> _Assignment_: Drop all images. Then write out each line below exactly as given.

> _Recorded information_:
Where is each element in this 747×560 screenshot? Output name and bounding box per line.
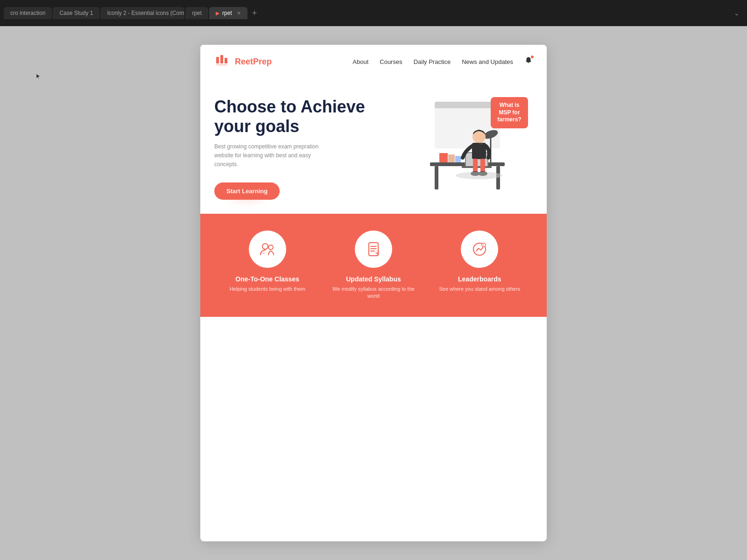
logo-area[interactable]: ReetPrep xyxy=(214,53,272,70)
people-icon xyxy=(258,240,277,259)
svg-rect-20 xyxy=(480,159,485,173)
nav-about[interactable]: About xyxy=(352,58,368,65)
msp-bubble: What is MSP for farmers? xyxy=(491,97,528,128)
new-tab-button[interactable]: + xyxy=(248,7,261,20)
main-card: ReetPrep About Courses Daily Practice Ne… xyxy=(200,45,547,541)
feature-icon-circle-3 xyxy=(461,231,498,268)
svg-rect-2 xyxy=(225,58,227,63)
svg-rect-1 xyxy=(220,55,223,63)
feature-icon-circle-1 xyxy=(249,231,286,268)
tab-close-icon[interactable]: ✕ xyxy=(237,10,241,16)
canvas-area: ReetPrep About Courses Daily Practice Ne… xyxy=(0,26,747,560)
logo-text: ReetPrep xyxy=(235,57,272,67)
svg-rect-18 xyxy=(472,143,486,159)
tabs-dropdown-button[interactable]: ⌄ xyxy=(730,7,743,19)
navbar: ReetPrep About Courses Daily Practice Ne… xyxy=(200,45,547,78)
feature-title-2: Updated Syllabus xyxy=(346,275,401,283)
nav-daily-practice[interactable]: Daily Practice xyxy=(414,58,451,65)
browser-bar: cro interaction Case Study 1 Iconly 2 - … xyxy=(0,0,747,26)
tab-label: rpet xyxy=(222,10,232,16)
tab-label: rpet xyxy=(192,10,202,16)
nav-courses[interactable]: Courses xyxy=(380,58,402,65)
hero-section: Choose to Achieve your goals Best growin… xyxy=(200,78,547,214)
svg-rect-19 xyxy=(473,159,478,173)
hero-subtitle: Best growing competitive exam prepration… xyxy=(214,142,326,169)
svg-rect-7 xyxy=(435,166,438,189)
feature-title-1: One-To-One Classes xyxy=(235,275,299,283)
play-icon: ▶ xyxy=(216,10,219,16)
nav-links: About Courses Daily Practice News and Up… xyxy=(352,56,533,67)
svg-rect-10 xyxy=(448,154,455,162)
tab-rpet-active[interactable]: ▶ rpet ✕ xyxy=(209,7,247,19)
feature-updated-syllabus: Updated Syllabus We modify syllabus acco… xyxy=(331,231,416,300)
feature-title-3: Leaderboards xyxy=(458,275,501,283)
svg-point-23 xyxy=(456,172,502,179)
feature-desc-3: See where you stand among others xyxy=(439,286,520,293)
hero-content: Choose to Achieve your goals Best growin… xyxy=(214,97,393,199)
svg-rect-5 xyxy=(435,102,500,108)
svg-rect-3 xyxy=(216,64,227,65)
logo-icon xyxy=(214,53,231,70)
feature-one-to-one: One-To-One Classes Helping students bein… xyxy=(226,231,310,293)
tab-iconly[interactable]: Iconly 2 - Essential icons (Communi... xyxy=(100,7,184,19)
tab-label: cro interaction xyxy=(10,10,45,16)
tab-case-study[interactable]: Case Study 1 xyxy=(53,7,99,19)
hero-image-area: What is MSP for farmers? xyxy=(393,92,533,204)
feature-desc-2: We modify syllabus according to the worl… xyxy=(331,286,416,300)
svg-point-25 xyxy=(268,245,273,250)
tab-label: Iconly 2 - Essential icons (Communi... xyxy=(107,10,184,16)
mouse-cursor xyxy=(35,73,42,79)
bottom-white-section xyxy=(200,317,547,354)
svg-point-30 xyxy=(375,251,380,255)
svg-rect-9 xyxy=(439,153,448,162)
tab-micro-interaction[interactable]: cro interaction xyxy=(4,7,52,19)
feature-leaderboards: Leaderboards See where you stand among o… xyxy=(437,231,521,293)
svg-point-24 xyxy=(262,244,268,249)
features-section: One-To-One Classes Helping students bein… xyxy=(200,214,547,317)
tab-label: Case Study 1 xyxy=(59,10,93,16)
start-learning-button[interactable]: Start Learning xyxy=(214,182,280,200)
nav-news-updates[interactable]: News and Updates xyxy=(462,58,513,65)
hero-title: Choose to Achieve your goals xyxy=(214,97,383,136)
notification-dot xyxy=(531,56,534,58)
feature-icon-circle-2 xyxy=(355,231,392,268)
chart-icon xyxy=(470,240,489,259)
document-icon xyxy=(364,240,383,259)
svg-rect-0 xyxy=(216,57,219,63)
svg-rect-11 xyxy=(455,156,461,162)
tab-rpet-1[interactable]: rpet xyxy=(185,7,208,19)
notification-bell-button[interactable] xyxy=(524,56,533,67)
feature-desc-1: Helping students being with them xyxy=(230,286,305,293)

> _Task solution_:
Where is each element in this 747×560 screenshot? Output name and bounding box per line.
logo-area[interactable]: ReetPrep xyxy=(214,53,272,70)
people-icon xyxy=(258,240,277,259)
svg-rect-20 xyxy=(480,159,485,173)
nav-about[interactable]: About xyxy=(352,58,368,65)
msp-bubble: What is MSP for farmers? xyxy=(491,97,528,128)
new-tab-button[interactable]: + xyxy=(248,7,261,20)
main-card: ReetPrep About Courses Daily Practice Ne… xyxy=(200,45,547,541)
feature-icon-circle-3 xyxy=(461,231,498,268)
svg-rect-2 xyxy=(225,58,227,63)
svg-rect-1 xyxy=(220,55,223,63)
feature-icon-circle-1 xyxy=(249,231,286,268)
tab-close-icon[interactable]: ✕ xyxy=(237,10,241,16)
canvas-area: ReetPrep About Courses Daily Practice Ne… xyxy=(0,26,747,560)
logo-text: ReetPrep xyxy=(235,57,272,67)
svg-rect-18 xyxy=(472,143,486,159)
tabs-dropdown-button[interactable]: ⌄ xyxy=(730,7,743,19)
navbar: ReetPrep About Courses Daily Practice Ne… xyxy=(200,45,547,78)
feature-title-2: Updated Syllabus xyxy=(346,275,401,283)
nav-daily-practice[interactable]: Daily Practice xyxy=(414,58,451,65)
browser-bar: cro interaction Case Study 1 Iconly 2 - … xyxy=(0,0,747,26)
tab-label: rpet xyxy=(222,10,232,16)
tab-label: rpet xyxy=(192,10,202,16)
nav-courses[interactable]: Courses xyxy=(380,58,402,65)
hero-section: Choose to Achieve your goals Best growin… xyxy=(200,78,547,214)
svg-rect-19 xyxy=(473,159,478,173)
hero-subtitle: Best growing competitive exam prepration… xyxy=(214,142,326,169)
svg-rect-7 xyxy=(435,166,438,189)
feature-title-1: One-To-One Classes xyxy=(235,275,299,283)
play-icon: ▶ xyxy=(216,10,219,16)
nav-links: About Courses Daily Practice News and Up… xyxy=(352,56,533,67)
svg-rect-10 xyxy=(448,154,455,162)
tab-rpet-active[interactable]: ▶ rpet ✕ xyxy=(209,7,247,19)
feature-updated-syllabus: Updated Syllabus We modify syllabus acco… xyxy=(331,231,416,300)
feature-title-3: Leaderboards xyxy=(458,275,501,283)
svg-point-23 xyxy=(456,172,502,179)
feature-desc-3: See where you stand among others xyxy=(439,286,520,293)
hero-content: Choose to Achieve your goals Best growin… xyxy=(214,97,393,199)
svg-rect-5 xyxy=(435,102,500,108)
svg-rect-3 xyxy=(216,64,227,65)
logo-icon xyxy=(214,53,231,70)
feature-one-to-one: One-To-One Classes Helping students bein… xyxy=(226,231,310,293)
tab-iconly[interactable]: Iconly 2 - Essential icons (Communi... xyxy=(100,7,184,19)
tab-label: cro interaction xyxy=(10,10,45,16)
tab-case-study[interactable]: Case Study 1 xyxy=(53,7,99,19)
hero-image-area: What is MSP for farmers? xyxy=(393,92,533,204)
feature-desc-2: We modify syllabus according to the worl… xyxy=(331,286,416,300)
svg-point-25 xyxy=(268,245,273,250)
tab-label: Iconly 2 - Essential icons (Communi... xyxy=(107,10,184,16)
mouse-cursor xyxy=(35,73,42,79)
bottom-white-section xyxy=(200,317,547,354)
svg-point-30 xyxy=(375,251,380,255)
svg-rect-9 xyxy=(439,153,448,162)
tab-micro-interaction[interactable]: cro interaction xyxy=(4,7,52,19)
feature-leaderboards: Leaderboards See where you stand among o… xyxy=(437,231,521,293)
svg-point-24 xyxy=(262,244,268,249)
features-section: One-To-One Classes Helping students bein… xyxy=(200,214,547,317)
tab-label: Case Study 1 xyxy=(59,10,93,16)
start-learning-button[interactable]: Start Learning xyxy=(214,182,280,200)
nav-news-updates[interactable]: News and Updates xyxy=(462,58,513,65)
hero-title: Choose to Achieve your goals xyxy=(214,97,383,136)
notification-dot xyxy=(531,56,534,58)
feature-icon-circle-2 xyxy=(355,231,392,268)
chart-icon xyxy=(470,240,489,259)
document-icon xyxy=(364,240,383,259)
svg-rect-0 xyxy=(216,57,219,63)
svg-rect-11 xyxy=(455,156,461,162)
tab-rpet-1[interactable]: rpet xyxy=(185,7,208,19)
notification-bell-button[interactable] xyxy=(524,56,533,67)
feature-desc-1: Helping students being with them xyxy=(230,286,305,293)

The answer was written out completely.